But adoption has been slow. The conditional probability format is entrenched in medical education, clinical guidelines, and journal publications. Changing it requires reforming not just how physicians think but how medical information is produced, packaged, and delivered. This is an institutional inertia problem of exactly the kind discussed in Chapter 10, Section 10.9.
A Deeper Problem: What Counts as Disease?
The Bayesian analysis of medical screening reveals a problem that goes beyond arithmetic. It forces a confrontation with a question that medicine has struggled with for decades: what counts as disease?
The PSA screening controversy illustrates this. Many elderly men have histological prostate cancer -- abnormal cells visible under a microscope. But many of these cancers are indolent: they grow so slowly that the man will die of something else long before the cancer causes symptoms. Is this cancer a "disease"? In one sense, yes: the cells are abnormal. In another sense, no: the abnormality will never harm the patient. The base rate of histological prostate cancer is high, but the base rate of clinically significant prostate cancer is much lower. Which base rate you use in the Bayesian calculation changes the posterior dramatically.
This is not just a Bayesian technicality. It reflects a deep tension in medicine between the pathological definition of disease (abnormal cells are present) and the clinical definition (the abnormality causes or will cause symptoms). Bayesian reasoning, by insisting that the prior matters, forces the question: prior of what? Clinically significant disease? Any histological abnormality? Future morbidity? The answer changes the entire analysis.

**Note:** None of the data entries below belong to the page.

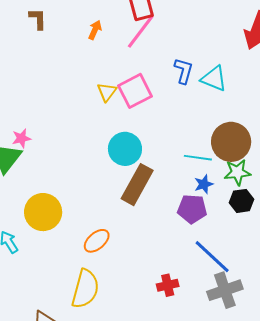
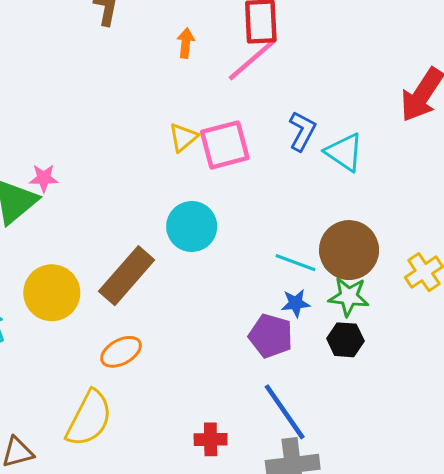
orange arrow: (95, 30) -> (186, 43), turned -30
brown rectangle: (137, 185) -> (127, 276), moved

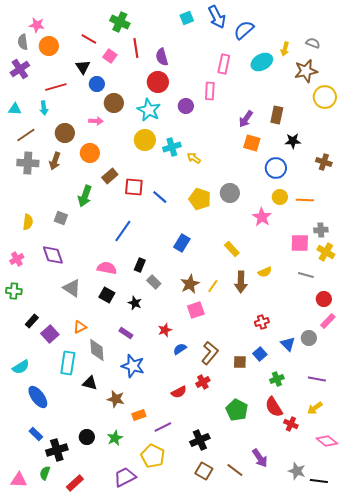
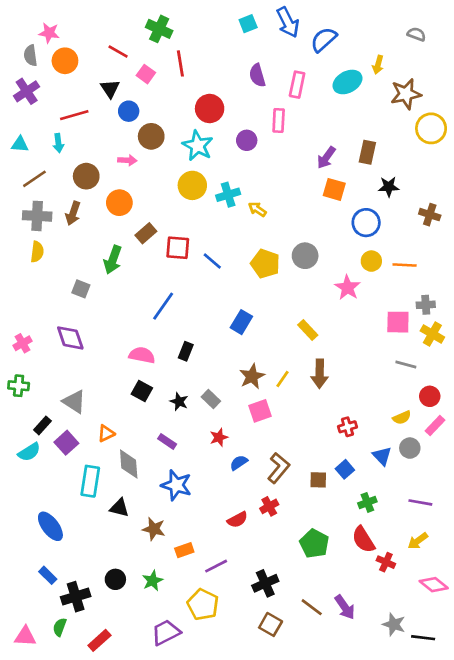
gray semicircle: (313, 43) -> (416, 34), moved
purple semicircle: (162, 57) -> (257, 75), moved
yellow semicircle: (28, 222) -> (37, 252), moved
yellow semicircle: (265, 272) -> (402, 418), moved
gray rectangle: (154, 282) -> (211, 399), moved
gray triangle: (72, 288) -> (74, 402), moved
cyan semicircle: (21, 367) -> (29, 452), moved
brown line: (235, 470) -> (312, 607), moved

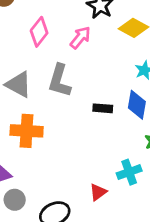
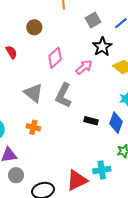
orange cross: (27, 131) -> (33, 127), size x0.6
red triangle: (98, 192) -> (77, 180), size x1.6

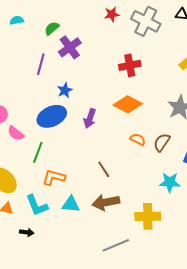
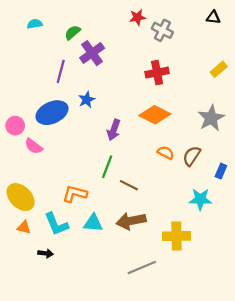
gray cross: (146, 21) -> (162, 30), moved, size x0.7
blue ellipse: (52, 116) -> (52, 113), moved
green line: (38, 152) -> (107, 167), moved
brown line: (104, 169) -> (129, 185), turned -30

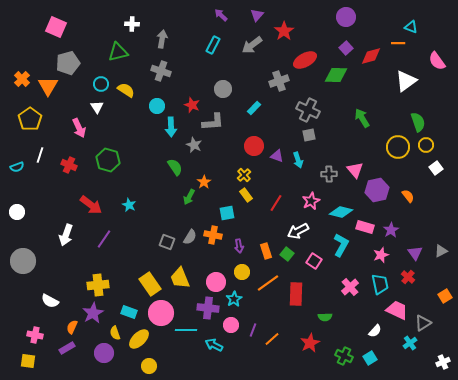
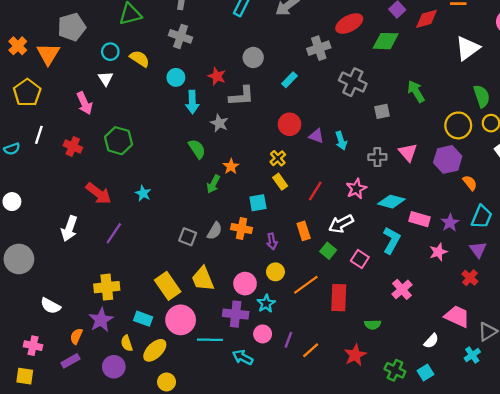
gray square: (309, 135) -> (382, 111), moved
purple hexagon: (377, 190) -> (448, 159), moved
orange rectangle: (266, 251) -> (304, 231), moved
cyan trapezoid: (380, 284) -> (482, 217), moved, turned 35

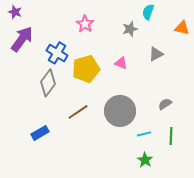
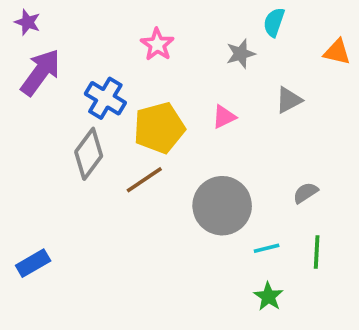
pink triangle: (121, 63) -> (224, 117), turned -48
brown line: (78, 112) -> (144, 180), moved
blue rectangle: (40, 133) -> (33, 263), moved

The mammography debate follows the same contour. Modern mammography can detect very small tumors, some of which may never progress to clinical significance. These are sometimes called "pseudodisease" -- conditions that meet the pathological definition of disease but would never have caused harm without intervention. When pseudodisease is included in the base rate, sensitivity appears high (the test catches these small tumors) and the screening program appears successful (survival rates improve because disease is detected earlier). But the patients with pseudodisease did not benefit from detection. They were harmed: they received a cancer diagnosis, underwent treatment, and suffered side effects for a condition that was never going to hurt them.
Bayesian reasoning does not resolve this debate. But it clarifies it. It shows that every screening decision rests on a prior -- and that the choice of prior is not a statistical question but a medical and ethical one. What condition are we screening for? What counts as a positive result? What population are we screening? These questions, which seem like they should be answered before the Bayesian calculation begins, are in fact the most important part of the calculation.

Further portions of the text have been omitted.